Collected data:
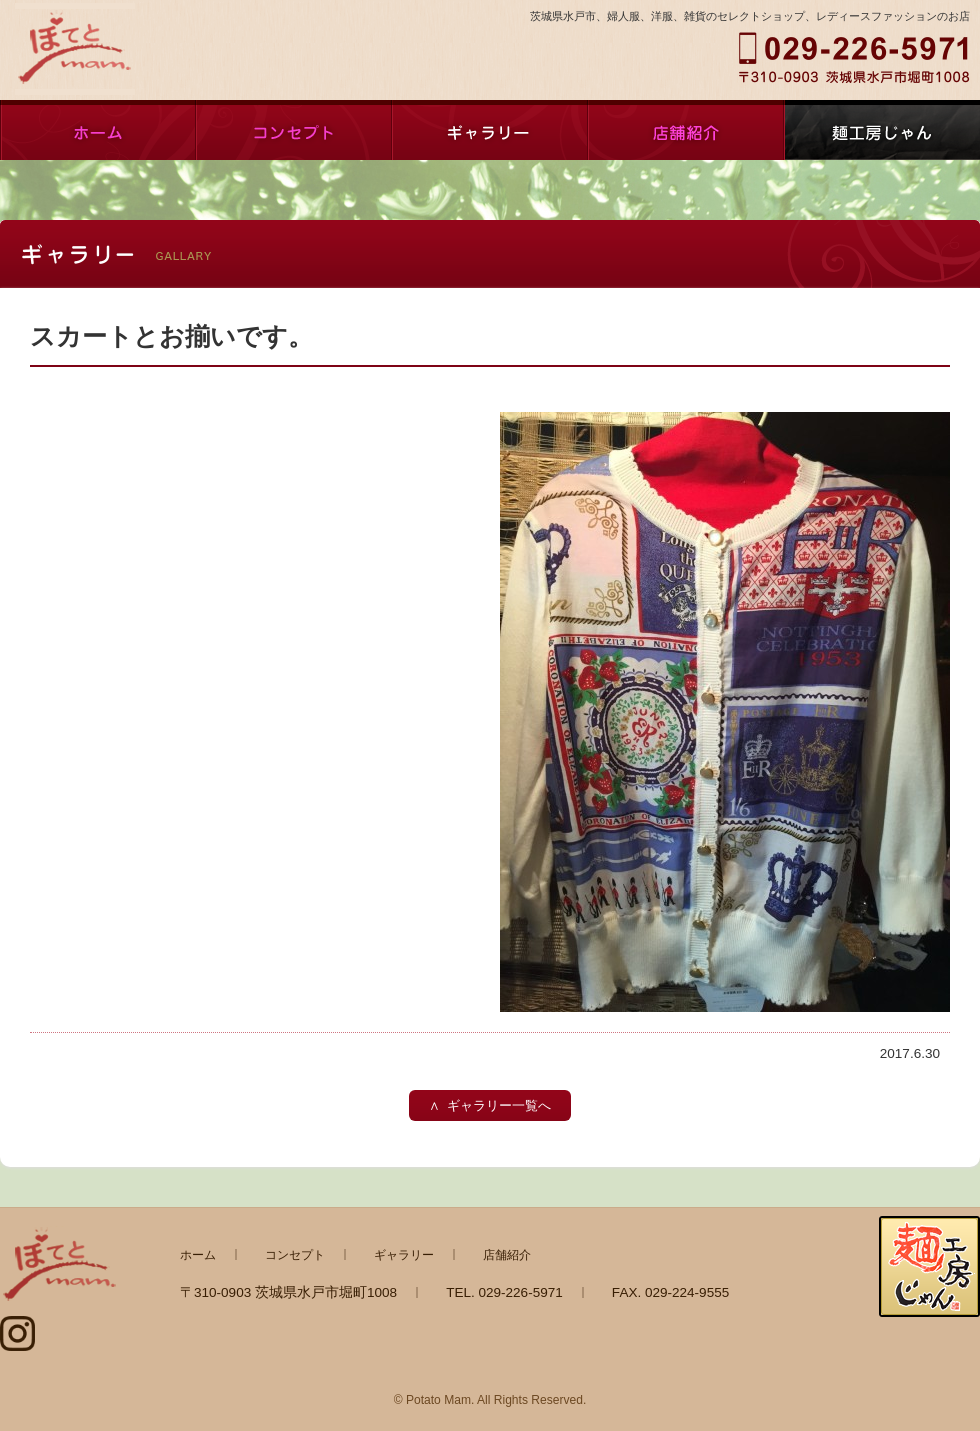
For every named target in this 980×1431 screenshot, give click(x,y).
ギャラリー (490, 130)
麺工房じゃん (882, 130)
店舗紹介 (686, 130)
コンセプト (294, 130)
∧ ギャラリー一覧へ (490, 1105)
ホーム (98, 130)
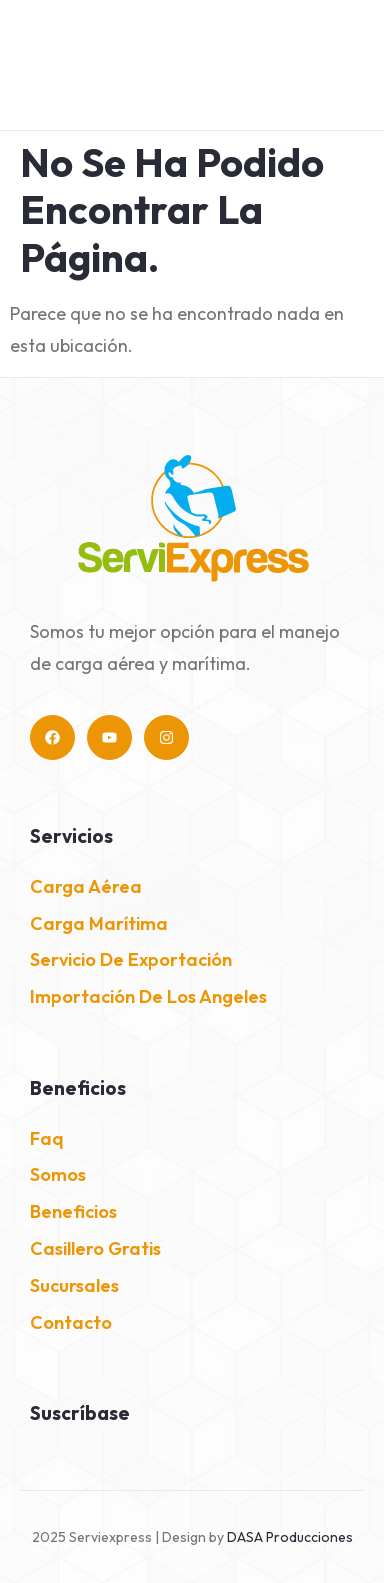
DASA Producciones (290, 1537)
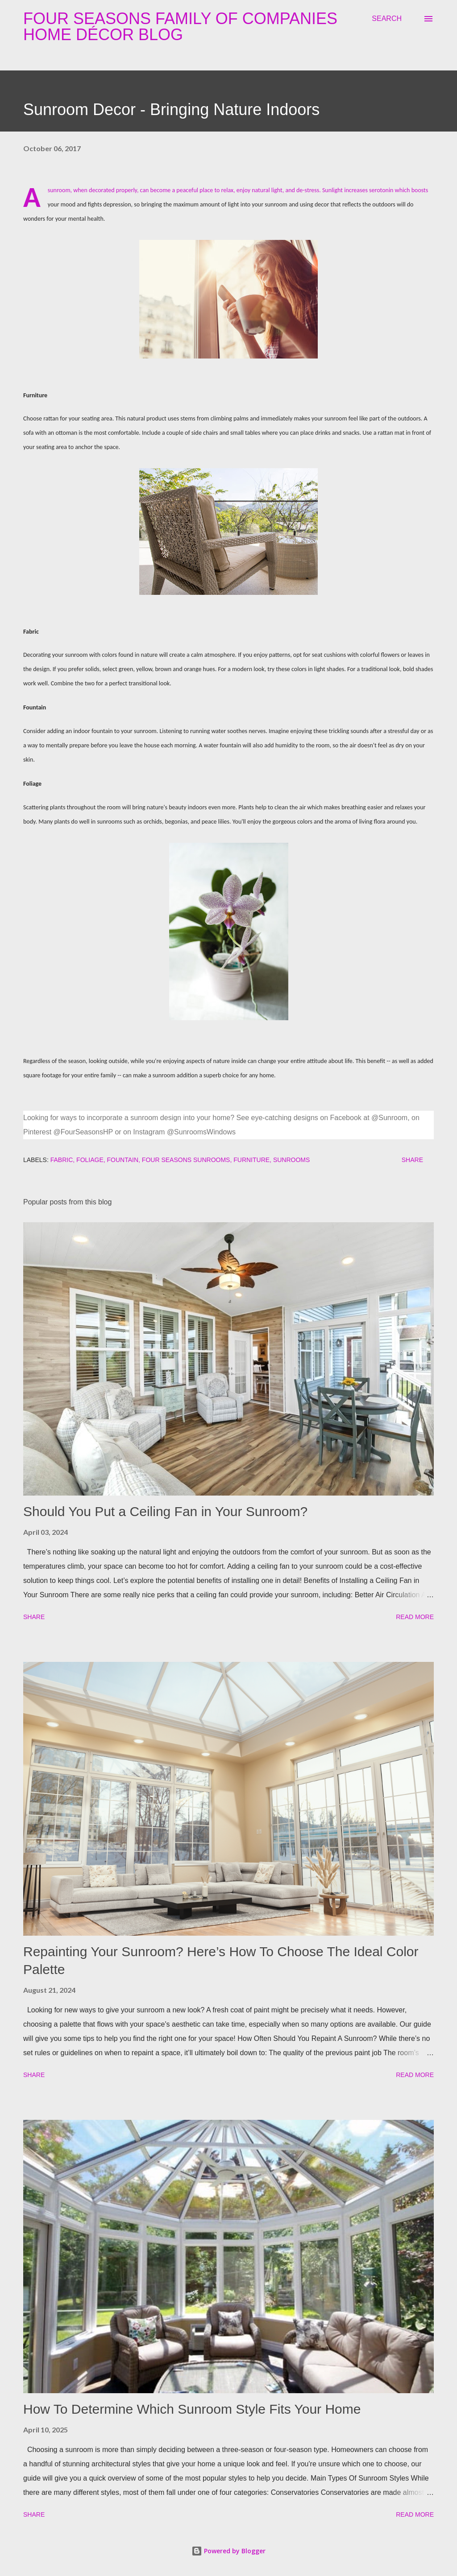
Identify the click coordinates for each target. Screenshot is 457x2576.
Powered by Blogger (228, 2551)
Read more (415, 1616)
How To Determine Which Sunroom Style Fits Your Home (192, 2409)
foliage (90, 1159)
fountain (123, 1159)
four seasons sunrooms (186, 1159)
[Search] (387, 19)
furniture (251, 1159)
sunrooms (291, 1159)
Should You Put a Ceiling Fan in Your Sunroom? (165, 1511)
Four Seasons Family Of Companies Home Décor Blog (180, 26)
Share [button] (412, 1159)
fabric (61, 1159)
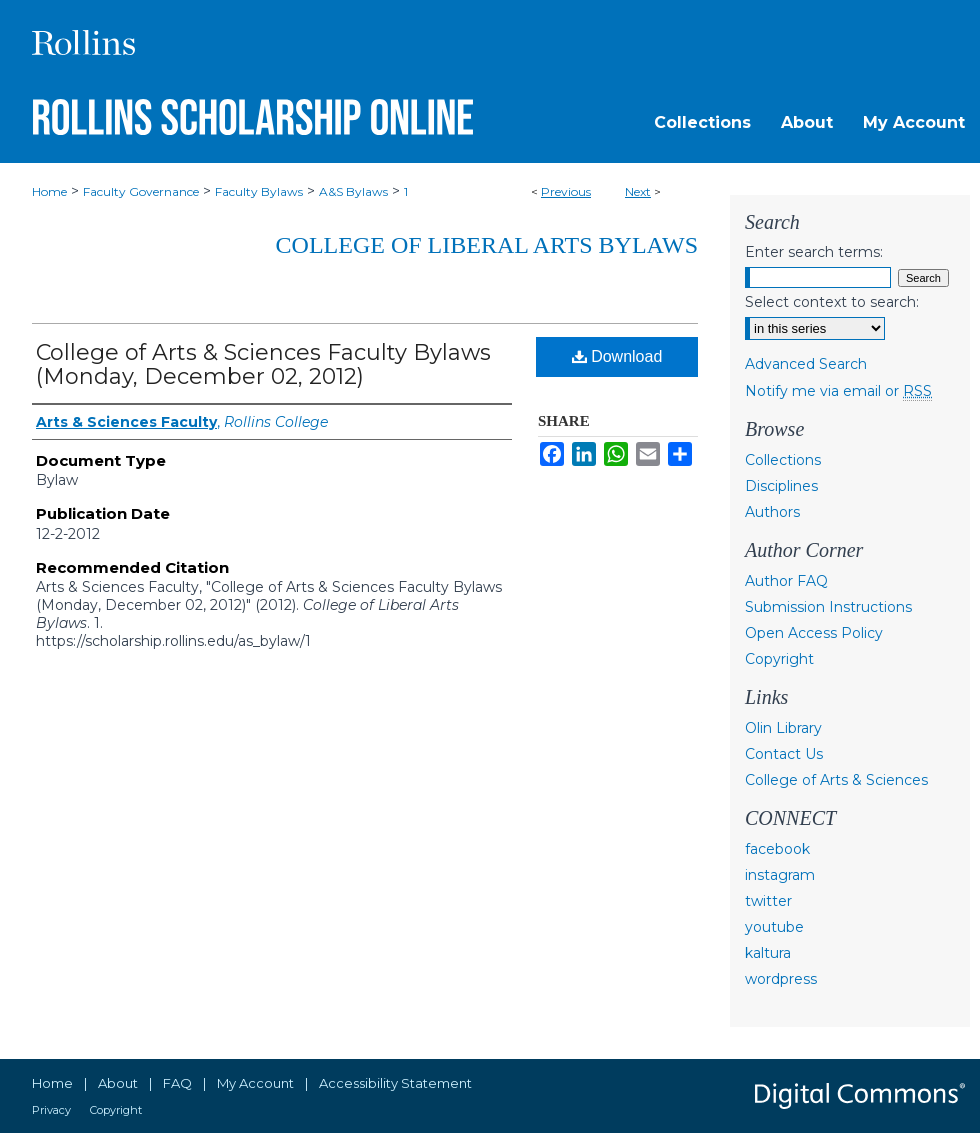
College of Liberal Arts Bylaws (487, 245)
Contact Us (784, 754)
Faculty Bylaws (259, 191)
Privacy (51, 1110)
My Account (255, 1083)
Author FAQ (786, 581)
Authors (772, 512)
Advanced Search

### Activity
Your answer must be a copy of every line in the data above that holds the string "target".

### Answer below
For every named target in this 980×1431 screenshot, give click(x,y).
Identify the click coordinates for each target. Screenshot is 457x2576.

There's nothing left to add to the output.